- _WHAT IS EXPECTED_
Whenever a line in the entries includes the word "audience", copy that line out.

- _EXERCISE DATA_
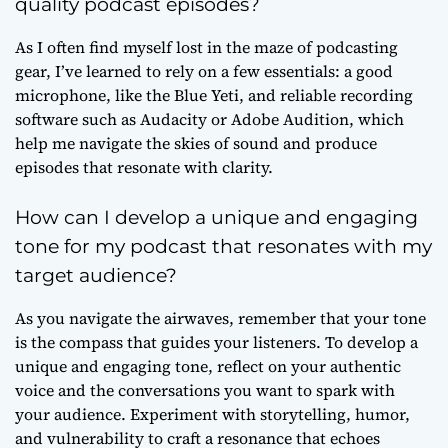
quality podcast episodes?
As I often find myself lost in the maze of podcasting
gear, I’ve learned to rely on a few essentials: a good
microphone, like the Blue Yeti, and reliable recording
software such as Audacity or Adobe Audition, which
help me navigate the skies of sound and produce
episodes that resonate with clarity.
How can I develop a unique and engaging
tone for my podcast that resonates with my
target audience?
As you navigate the airwaves, remember that your tone
is the compass that guides your listeners. To develop a
unique and engaging tone, reflect on your authentic
voice and the conversations you want to spark with
your audience. Experiment with storytelling, humor,
and vulnerability to craft a resonance that echoes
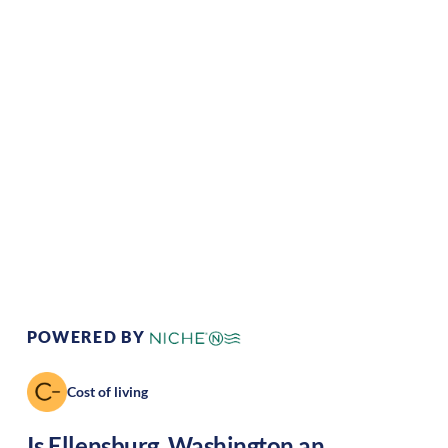
Climate:
Temperate
Cost of
Average
Living:
Area Feel:
Rural
Culture:
Historical
legacy
POWERED BY
Cost of living
Is
Ellensburg
,
Washington
an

- _RESPONSE FOR THIS EXERCISE_
target audience?
your audience. Experiment with storytelling, humor,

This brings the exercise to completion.